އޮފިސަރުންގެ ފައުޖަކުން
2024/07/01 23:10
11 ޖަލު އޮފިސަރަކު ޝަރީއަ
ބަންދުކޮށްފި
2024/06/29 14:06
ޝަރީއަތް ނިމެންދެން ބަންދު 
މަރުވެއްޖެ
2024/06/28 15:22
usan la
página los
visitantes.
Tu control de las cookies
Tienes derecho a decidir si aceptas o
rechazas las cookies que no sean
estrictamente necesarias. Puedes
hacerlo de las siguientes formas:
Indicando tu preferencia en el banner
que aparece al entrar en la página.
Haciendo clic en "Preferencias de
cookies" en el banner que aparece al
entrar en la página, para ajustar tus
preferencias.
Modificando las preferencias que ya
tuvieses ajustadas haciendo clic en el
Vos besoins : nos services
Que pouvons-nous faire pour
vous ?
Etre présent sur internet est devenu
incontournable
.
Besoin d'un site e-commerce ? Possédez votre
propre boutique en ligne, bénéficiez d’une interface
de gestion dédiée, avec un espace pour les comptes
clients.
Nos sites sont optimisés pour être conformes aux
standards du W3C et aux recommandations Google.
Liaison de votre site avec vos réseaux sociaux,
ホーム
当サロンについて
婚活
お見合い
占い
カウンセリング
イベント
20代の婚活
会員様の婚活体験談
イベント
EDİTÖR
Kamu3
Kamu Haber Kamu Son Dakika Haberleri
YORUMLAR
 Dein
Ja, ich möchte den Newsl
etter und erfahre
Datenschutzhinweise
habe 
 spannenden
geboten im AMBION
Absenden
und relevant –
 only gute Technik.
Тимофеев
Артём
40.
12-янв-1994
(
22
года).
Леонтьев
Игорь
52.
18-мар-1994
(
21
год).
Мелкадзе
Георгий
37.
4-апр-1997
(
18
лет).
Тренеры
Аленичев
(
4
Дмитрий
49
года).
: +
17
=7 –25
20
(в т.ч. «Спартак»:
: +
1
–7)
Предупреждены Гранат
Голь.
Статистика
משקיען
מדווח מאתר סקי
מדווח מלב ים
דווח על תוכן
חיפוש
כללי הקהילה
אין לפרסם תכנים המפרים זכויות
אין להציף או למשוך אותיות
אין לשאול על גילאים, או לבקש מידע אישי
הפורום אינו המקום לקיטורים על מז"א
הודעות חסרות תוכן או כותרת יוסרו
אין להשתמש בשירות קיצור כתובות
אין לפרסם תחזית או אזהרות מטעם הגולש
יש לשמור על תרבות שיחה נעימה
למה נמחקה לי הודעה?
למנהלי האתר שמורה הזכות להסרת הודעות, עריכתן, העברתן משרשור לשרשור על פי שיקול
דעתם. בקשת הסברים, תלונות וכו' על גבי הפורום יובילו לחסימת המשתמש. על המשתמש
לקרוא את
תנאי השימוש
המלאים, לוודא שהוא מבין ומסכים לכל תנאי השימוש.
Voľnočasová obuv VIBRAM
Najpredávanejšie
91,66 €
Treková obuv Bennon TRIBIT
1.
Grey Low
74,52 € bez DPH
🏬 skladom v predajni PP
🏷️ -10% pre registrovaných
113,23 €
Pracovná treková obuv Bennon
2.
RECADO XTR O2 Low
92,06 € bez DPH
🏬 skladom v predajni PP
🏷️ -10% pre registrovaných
────────────────────────────────────────
An exact copy of every record is required.

TASK RESPONSE
އޮފިސަރުންގެ ފައުޖަކުން
2024/07/01 23:10
11 ޖަލު އޮފިސަރަކު ޝަރީއަ
ބަންދުކޮށްފި
2024/06/29 14:06
ޝަރީއަތް ނިމެންދެން ބަންދު 
މަރުވެއްޖެ
2024/06/28 15:22
usan la
página los
visitantes.
Tu control de las cookies
Tienes derecho a decidir si aceptas o
rechazas las cookies que no sean
estrictamente necesarias. Puedes
hacerlo de las siguientes formas:
Indicando tu preferencia en el banner
que aparece al entrar en la página.
Haciendo clic en "Preferencias de
cookies" en el banner que aparece al
entrar en la página, para ajustar tus
preferencias.
Modificando las preferencias que ya
tuvieses ajustadas haciendo clic en el
Vos besoins : nos services
Que pouvons-nous faire pour
vous ?
Etre présent sur internet est devenu
incontournable
.
Besoin d'un site e-commerce ? Possédez votre
propre boutique en ligne, bénéficiez d’une interface
de gestion dédiée, avec un espace pour les comptes
clients.
Nos sites sont optimisés pour être conformes aux
standards du W3C et aux recommandations Google.
Liaison de votre site avec vos réseaux sociaux,
ホーム
当サロンについて
婚活
お見合い
占い
カウンセリング
イベント
20代の婚活
会員様の婚活体験談
イベント
EDİTÖR
Kamu3
Kamu Haber Kamu Son Dakika Haberleri
YORUMLAR
 Dein
Ja, ich möchte den Newsl
etter und erfahre
Datenschutzhinweise
habe 
 spannenden
geboten im AMBION
Absenden
und relevant –
 only gute Technik.
Тимофеев
Артём
40.
12-янв-1994
(
22
года).
Леонтьев
Игорь
52.
18-мар-1994
(
21
год).
Мелкадзе
Георгий
37.
4-апр-1997
(
18
лет).
Тренеры
Аленичев
(
4
Дмитрий
49
года).
: +
17
=7 –25
20
(в т.ч. «Спартак»:
: +
1
–7)
Предупреждены Гранат
Голь.
Статистика
משקיען
מדווח מאתר סקי
מדווח מלב ים
דווח על תוכן
חיפוש
כללי הקהילה
אין לפרסם תכנים המפרים זכויות
אין להציף או למשוך אותיות
אין לשאול על גילאים, או לבקש מידע אישי
הפורום אינו המקום לקיטורים על מז"א
הודעות חסרות תוכן או כותרת יוסרו
אין להשתמש בשירות קיצור כתובות
אין לפרסם תחזית או אזהרות מטעם הגולש
יש לשמור על תרבות שיחה נעימה
למה נמחקה לי הודעה?
למנהלי האתר שמורה הזכות להסרת הודעות, עריכתן, העברתן משרשור לשרשור על פי שיקול
דעתם. בקשת הסברים, תלונות וכו' על גבי הפורום יובילו לחסימת המשתמש. על המשתמש
לקרוא את
תנאי השימוש
המלאים, לוודא שהוא מבין ומסכים לכל תנאי השימוש.
Voľnočasová obuv VIBRAM
Najpredávanejšie
91,66 €
Treková obuv Bennon TRIBIT
1.
Grey Low
74,52 € bez DPH
🏬 skladom v predajni PP
🏷️ -10% pre registrovaných
113,23 €
Pracovná treková obuv Bennon
2.
RECADO XTR O2 Low
92,06 € bez DPH
🏬 skladom v predajni PP
🏷️ -10% pre registrovaných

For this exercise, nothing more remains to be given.